千葉県に大規模停電を引き起こすなど、甚大な被害をもたらした台風15号。その傷も癒えないというのに、再び、日本列島は台風の猛威にさらされることになった。
大型で非常に強い台風19号は、10月12日19時前に伊豆半島に上陸したあと、関東地方を通過。東北地方に進路を進め、13日昼頃、日本の東の海上で温帯低気圧に変わった。
台風の接近に伴い、12日は西日本から東日本の太平洋側に非常に激しい雨が降り、関東・東北地方の1都11県で大雨特別警報が発令された。猛烈な雨は河川に流れこみ、堤防の決壊や大規模浸水、土砂災害などを引き起こし、尊い命も奪われた。
10月17日時点で、台風19号による人的被害は、死者77名、行方不明者10名。重軽傷者も300名を超えている。浸水や全半壊による住宅への被害のほか、停電、断水が続く地域も多く、日本列島に大きな爪痕を残すことになった。
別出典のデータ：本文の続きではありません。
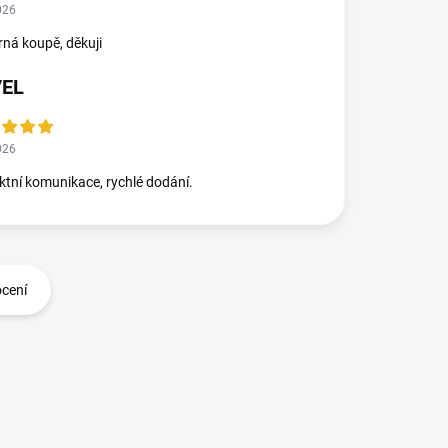
026
ná koupě, děkuji
VEL
026
ktní komunikace, rychlé dodání.
ocení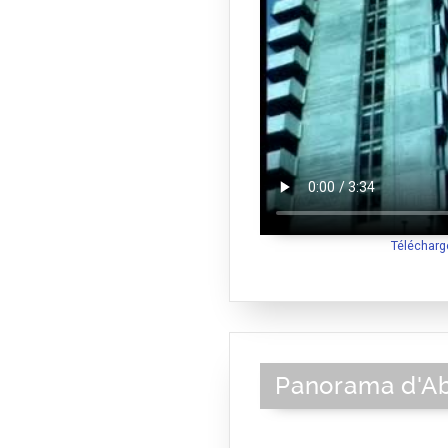
Télécharg
Panorama d'Ab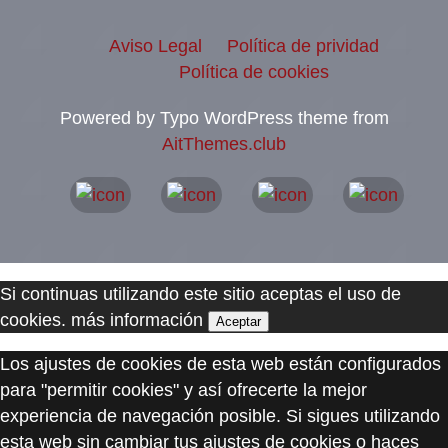
Aviso Legal
Política de prividad
Política de cookies
Powered by Typo WordPress theme from
AitThemes.club
Si continuas utilizando este sitio aceptas el uso de
cookies.
más información
Aceptar
Los ajustes de cookies de esta web están configurados
para "permitir cookies" y así ofrecerte la mejor
experiencia de navegación posible. Si sigues utilizando
esta web sin cambiar tus ajustes de cookies o haces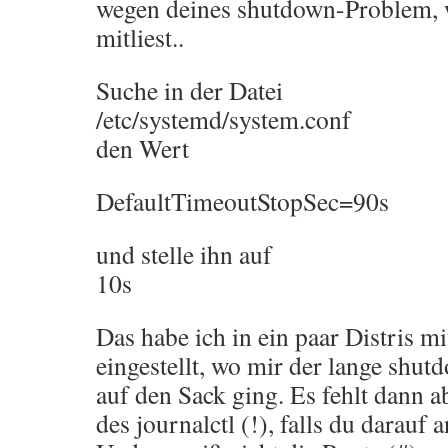
wegen deines shutdown-Problem, 
mitliest..
Suche in der Datei
/etc/systemd/system.conf
den Wert
DefaultTimeoutStopSec=90s
und stelle ihn auf
10s
Das habe ich in ein paar Distris m
eingestellt, wo mir der lange shut
auf den Sack ging. Es fehlt dann ab
des journalctl (!), falls du darauf 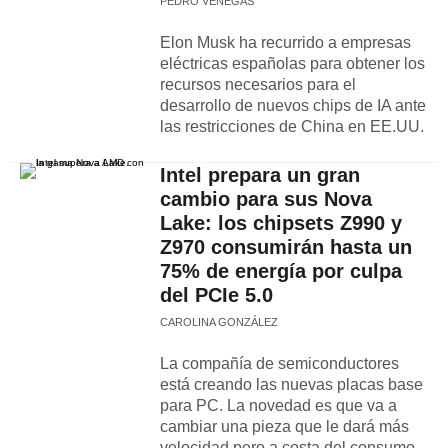
PEDRO VENEGAS
Elon Musk ha recurrido a empresas
eléctricas españolas para obtener los
recursos necesarios para el
desarrollo de nuevos chips de IA ante
las restricciones de China en EE.UU.
Intel prepara un gran
cambio para sus Nova
Lake: los chipsets Z990 y
Z970 consumirán hasta un
75% de energía por culpa
del PCIe 5.0
CAROLINA GONZÁLEZ
La compañía de semiconductores
está creando las nuevas placas base
para PC. La novedad es que va a
cambiar una pieza que le dará más
velocidad pero a costa del consumo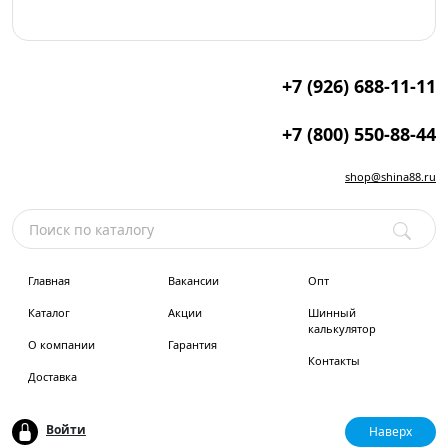
+7 (926) 688-11-11
+7 (800) 550-88-44
shop@shina88.ru
Главная
Вакансии
Опт
Каталог
Акции
Шинный
калькулятор
О компании
Гарантия
Контакты
Доставка
Войти
Наверх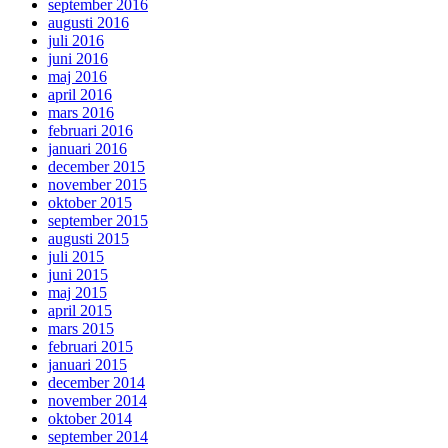
september 2016
augusti 2016
juli 2016
juni 2016
maj 2016
april 2016
mars 2016
februari 2016
januari 2016
december 2015
november 2015
oktober 2015
september 2015
augusti 2015
juli 2015
juni 2015
maj 2015
april 2015
mars 2015
februari 2015
januari 2015
december 2014
november 2014
oktober 2014
september 2014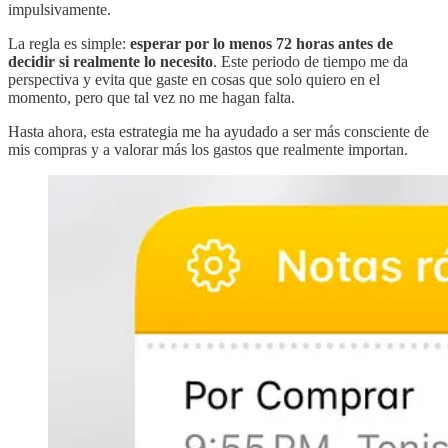
impulsivamente.
La regla es simple:
esperar por lo menos 72 horas antes de
decidir si realmente lo necesito
. Este periodo de tiempo me da
perspectiva y evita que gaste en cosas que solo quiero en el
momento, pero que tal vez no me hagan falta.
Hasta ahora, esta estrategia me ha ayudado a ser más consciente de
mis compras y a valorar más los gastos que realmente importan.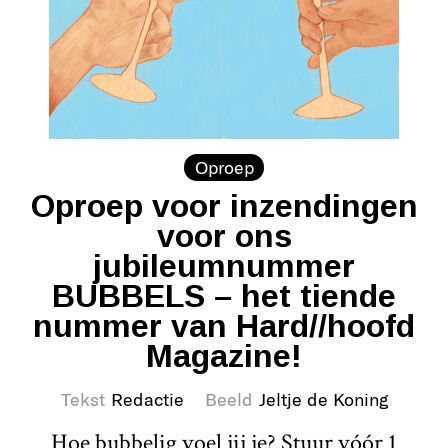
Oproep
Oproep voor inzendingen
voor ons
jubileumnummer
BUBBELS – het tiende
nummer van Hard//hoofd
Magazine!
Tekst
Redactie
Beeld
Jeltje de Koning
Hoe bubbelig voel jij je? Stuur vóór 1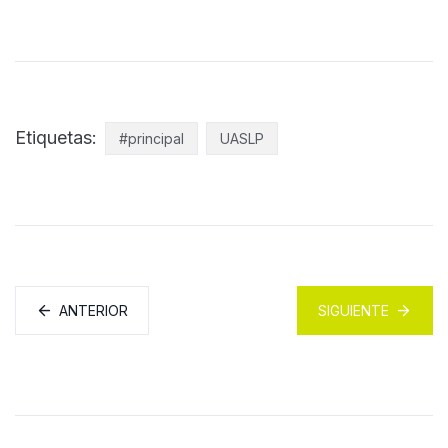
Etiquetas:
#principal
UASLP
ANTERIOR
SIGUIENTE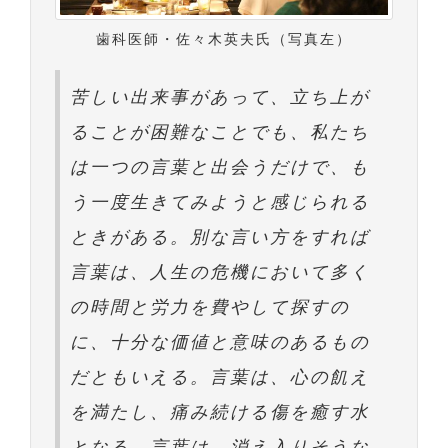
歯科医師・佐々木英夫氏（写真左）
苦しい出来事があって、立ち上が
ることが困難なことでも、私たち
は一つの言葉と出会うだけで、も
う一度生きてみようと感じられる
ときがある。別な言い方をすれば
言葉は、人生の危機において多く
の時間と労力を費やして探すの
に、十分な価値と意味のあるもの
だともいえる。言葉は、心の飢え
を満たし、痛み続ける傷を癒す水
となる。言葉は、消え入りそうな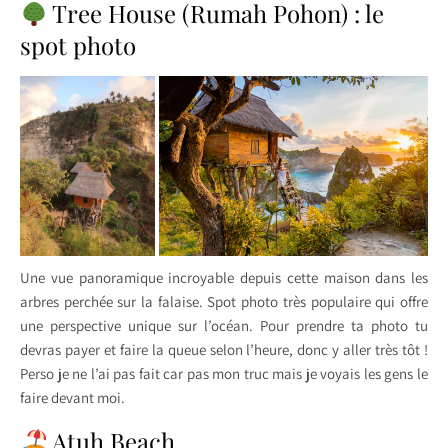
Tree House (Rumah Pohon) : le
spot photo
Une vue panoramique incroyable depuis cette maison dans les
arbres perchée sur la falaise. Spot photo très populaire qui offre
une perspective unique sur l’océan. Pour prendre ta photo tu
devras payer et faire la queue selon l’heure, donc y aller très tôt !
Perso je ne l’ai pas fait car pas mon truc mais je voyais les gens le
faire devant moi.
Atuh Beach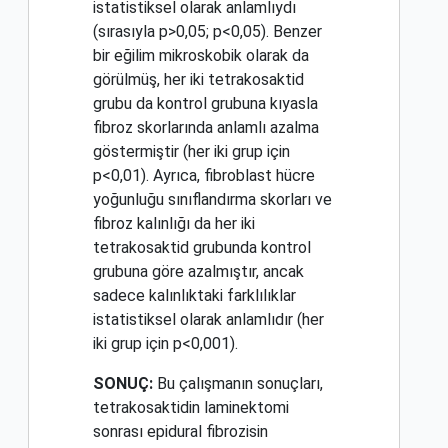
istatistiksel olarak anlamlıydı
(sırasıyla p>0,05; p<0,05). Benzer
bir eğilim mikroskobik olarak da
görülmüş, her iki tetrakosaktid
grubu da kontrol grubuna kıyasla
fibroz skorlarında anlamlı azalma
göstermiştir (her iki grup için
p<0,01). Ayrıca, fibroblast hücre
yoğunluğu sınıflandırma skorları ve
fibroz kalınlığı da her iki
tetrakosaktid grubunda kontrol
grubuna göre azalmıştır, ancak
sadece kalınlıktaki farklılıklar
istatistiksel olarak anlamlıdır (her
iki grup için p<0,001).
SONUÇ:
Bu çalışmanın sonuçları,
tetrakosaktidin laminektomi
sonrası epidural fibrozisin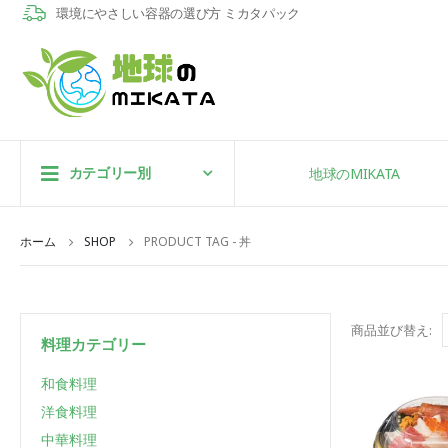
環境にやさしい容器の選び方 ミカタパック
カテゴリー別
地球のMIKATA
ホーム
SHOP
PRODUCT TAG -
丼
商品並び替え:
料理カテゴリー
和食料理
洋食料理
中華料理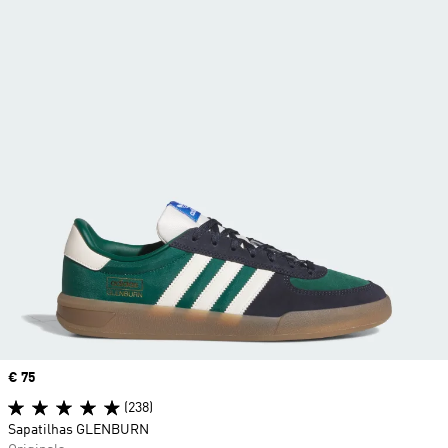
Price
€ 75
(238)
Sapatilhas GLENBURN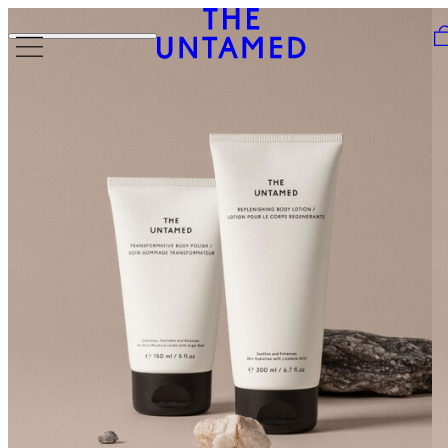
Skip to content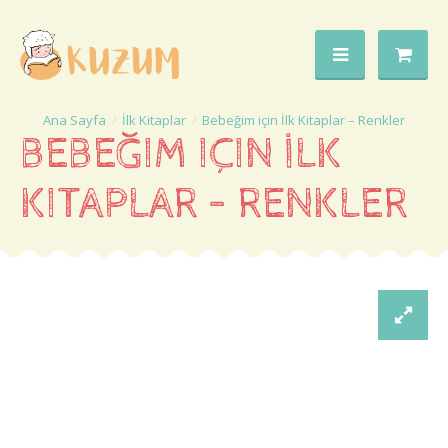
İlk Kitaplar
Bebeğim için İlk Kitaplar – Renkler
BEBEĞIM IÇIN İLK
KITAPLAR – RENKLER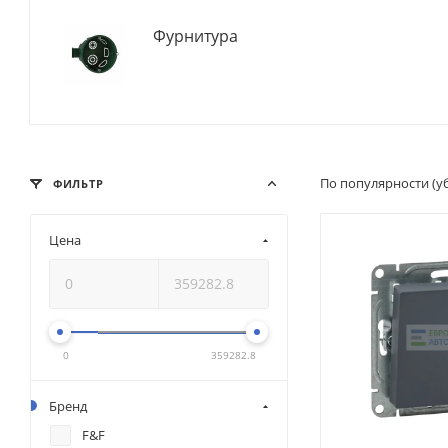
Фурнитура
По популярности (
ФИЛЬТР
Цена
0
359282.8
Бренд
F&F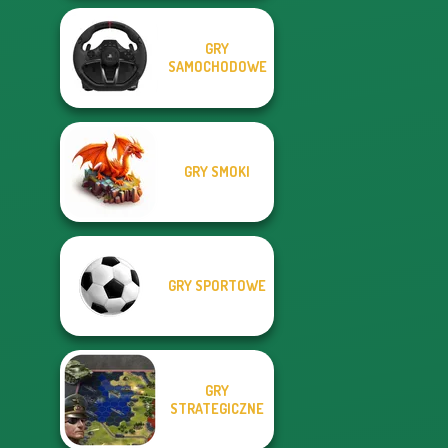
GRY
SAMOCHODOWE
GRY SMOKI
GRY SPORTOWE
GRY
STRATEGICZNE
大きな災害が起こると、ケガをしたり、病気になったりして医療を必要とする人が多くなるが、避難時は命を守ることに精いっぱいで、健康保険証など医療を受けるのに必要なものを持ち出せないこともある。
だが、災害時は医療体制も特別措置がとられるので、体調が悪い人は我慢することなく病院や診療所を受診してほしい。
災害時は健康保険証を紛失しても
通常の自己負担金で医療を受けられる
ふだん、病院や診療所に行くと、受付で必ず健康保険証の提示を求められる。これは、医療費の請求先を確認するためで、医療機関は保険証で確認した健康保険組合に対して、後日、患者が使った医療費を請求している。
患者が病院や診療所の窓口で、年齢や所得に応じて1~3割の自己負担分を支払えば、必要な医療を受けられるのは健康保険証のおかげだ。
旅先や突然の事故などで保険証を持たずに受診すると、医療費の全額(10割)が患者に請求されるのは、請求先が確認できないからで、こうしたケースでは、後日、患者自らが健康保険組合に対して、自己負担分を除く医療費の還付請求をしなければならない。
これが通常の医療費の仕組みだが、大きな災害が起きたときは、健康保険証や所持金を持ち出せないことを考慮して、被災した人が医療機関や保険薬局を利用できる特別措置がとられることになっている。